Lexa Hillyer’s Frozen Beauty is marketed with references to poetic and lyrical prose. As it tells the tale of two sisters in alternating timelines as the truth of their eldest sister’s secrets and eventual death is slowly revealed, I’d say this description is decently accurate. Readers follow the youngest, Lilly, in the past as she navigates through her life and the realization that Kit is keeping something from everyone. Then they follow the middle sister, Tessa, as she struggles through how to find the truth of what lead to Kit’s frozen body found in the back of the boy next door, Boyd’s truck.
I ended Frozen Beauty with mixed feelings.
A very subtle retelling of Sleeping Beauty, this novel presents a genuinely interesting tale about the relationship between three sisters. Lilly and Tessa tell their separate stories, one girl in the past and the other in the present, slowly revealing how their lives intertwine with the boy next door, the main suspect in their elder sister’s death.
Though beautiful on occasion, I found the so described lyrical prose distracting at times. With many sentences impossibly long–one even taking place of an entire lengthy paragraph!–I found myself, on several occasions, needing to reread it.
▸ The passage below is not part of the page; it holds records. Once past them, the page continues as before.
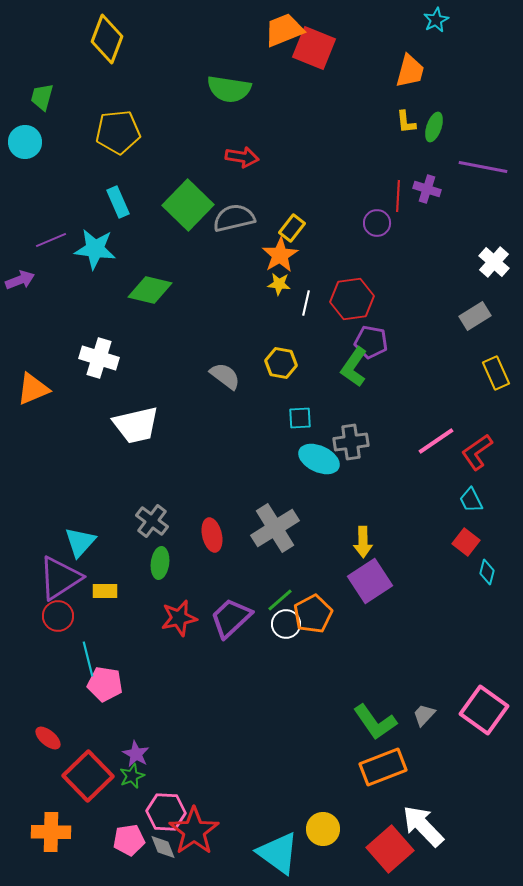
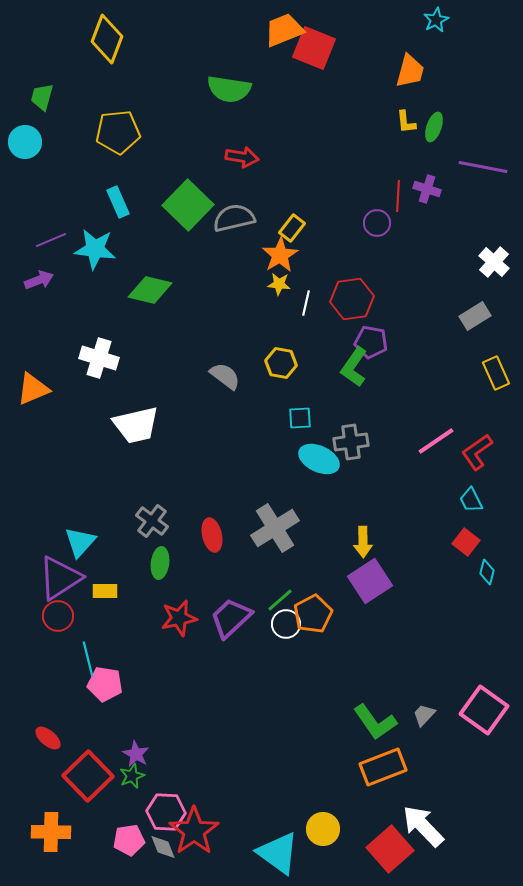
purple arrow at (20, 280): moved 19 px right
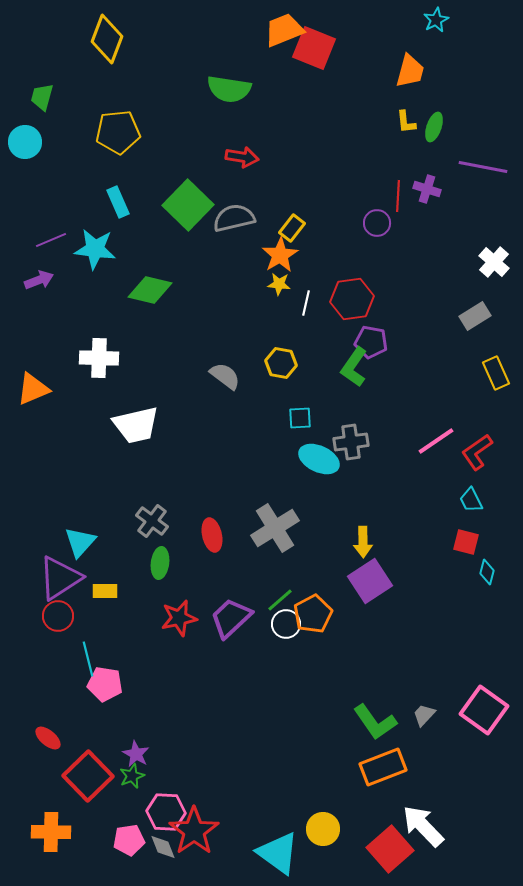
white cross at (99, 358): rotated 15 degrees counterclockwise
red square at (466, 542): rotated 24 degrees counterclockwise
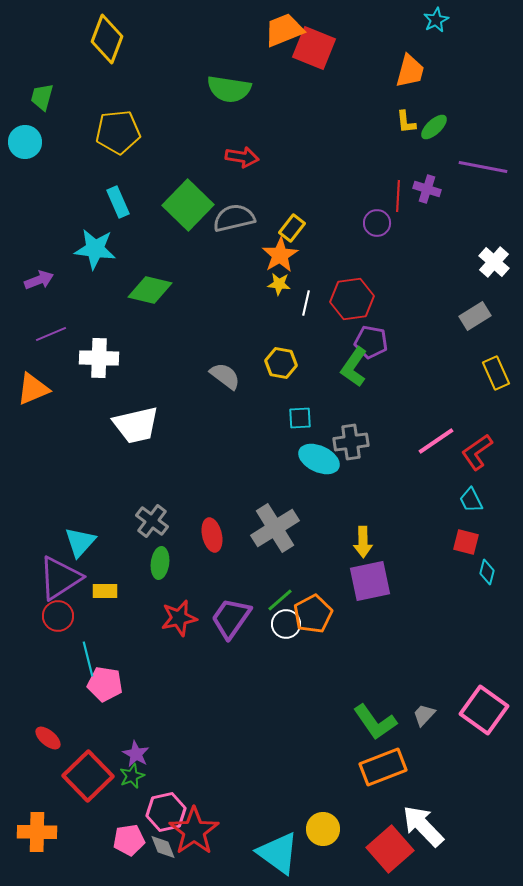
green ellipse at (434, 127): rotated 28 degrees clockwise
purple line at (51, 240): moved 94 px down
purple square at (370, 581): rotated 21 degrees clockwise
purple trapezoid at (231, 618): rotated 12 degrees counterclockwise
pink hexagon at (166, 812): rotated 15 degrees counterclockwise
orange cross at (51, 832): moved 14 px left
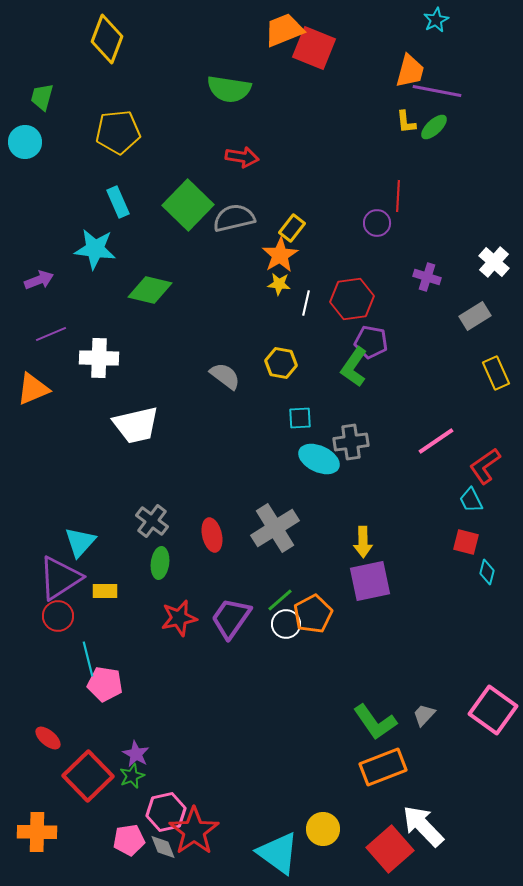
purple line at (483, 167): moved 46 px left, 76 px up
purple cross at (427, 189): moved 88 px down
red L-shape at (477, 452): moved 8 px right, 14 px down
pink square at (484, 710): moved 9 px right
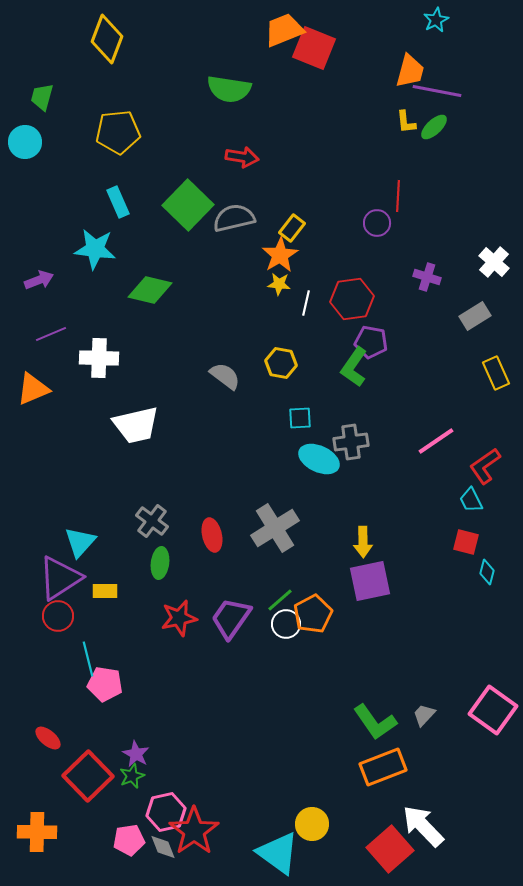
yellow circle at (323, 829): moved 11 px left, 5 px up
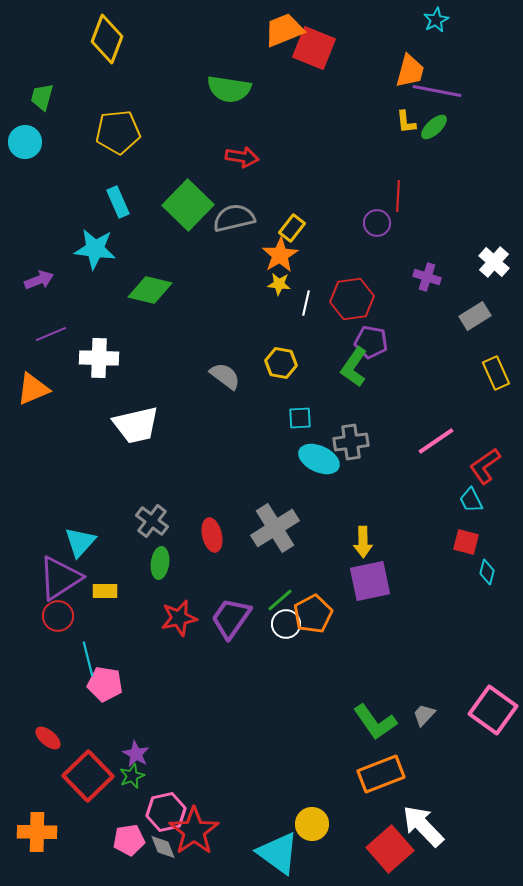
orange rectangle at (383, 767): moved 2 px left, 7 px down
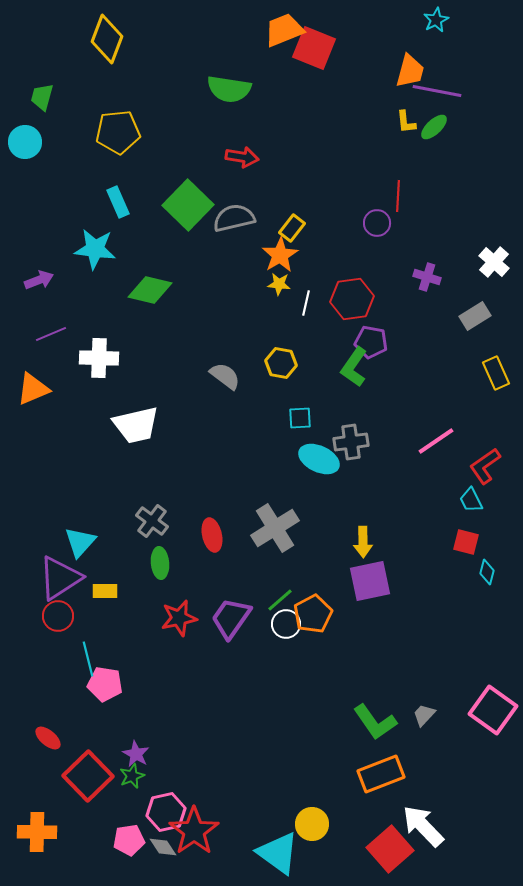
green ellipse at (160, 563): rotated 12 degrees counterclockwise
gray diamond at (163, 847): rotated 12 degrees counterclockwise
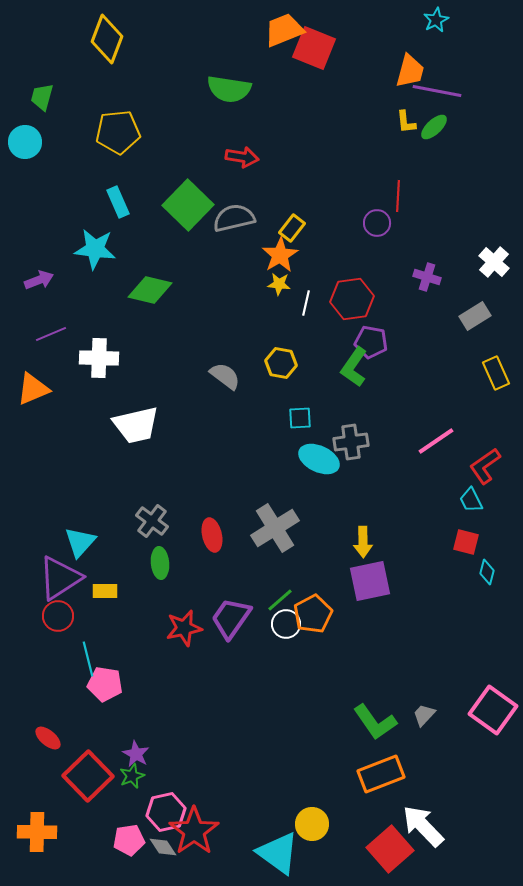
red star at (179, 618): moved 5 px right, 10 px down
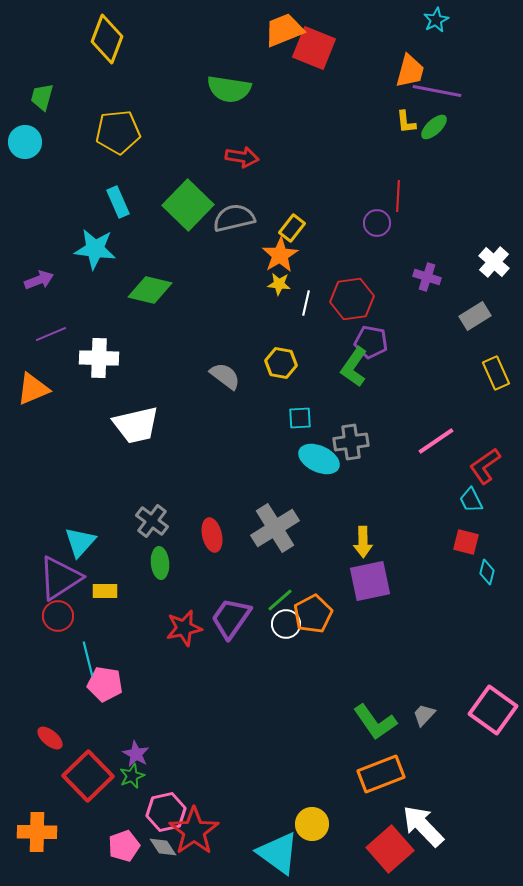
red ellipse at (48, 738): moved 2 px right
pink pentagon at (129, 840): moved 5 px left, 6 px down; rotated 12 degrees counterclockwise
I loved Lilly the most. In so many ways, her storytelling and personality really pulled the novel along. She was, wonderfully, a force of nature herself. I found Tessa’s chapters lacking in their ability to build and keep my interest. And this, I think, is where Hillyer struggled most. As Tessa’s tale slowly came to a close it quickly became the part of the story I disliked most. The way in which the truth behind Kit’s death was revealed was, frankly, awful.
Deus ex machina.
The resolution to the mystery was both too obvious and too vague. I was easily able to ascertain the who behind everything. In other instances, certain characters were revealed too late in the story, playing major roles later on when they were barely introduced enough to recall in the beginning. I have found myself, generally, to be quite adept at solving what is meant to be a mystery and therefore a shock within films and novels, so neither of these things really bothered me. That said, I think it was more obvious than most.
The worst thing, however, by far about this novel was the fact that the end came alongside an irritating deus ex machina by way of chimerism and a dream. It was too convenient and, to me, too unrealistic.
Overall, though, I did enjoy this book.
Frozen Beauty is by no means a bad novel. It touches on some important messages and does manage to be what it set out to be: a depiction of sisterhood. The characters were each superbly developed and written, so much to the point that I am certain the main reason I do kind of love it is because of the depth of the characters themselves. Could the end have used some work? Yeah.
But all in all? I liked it.
I was sent an advanced reader copy of this book; I was not asked to review.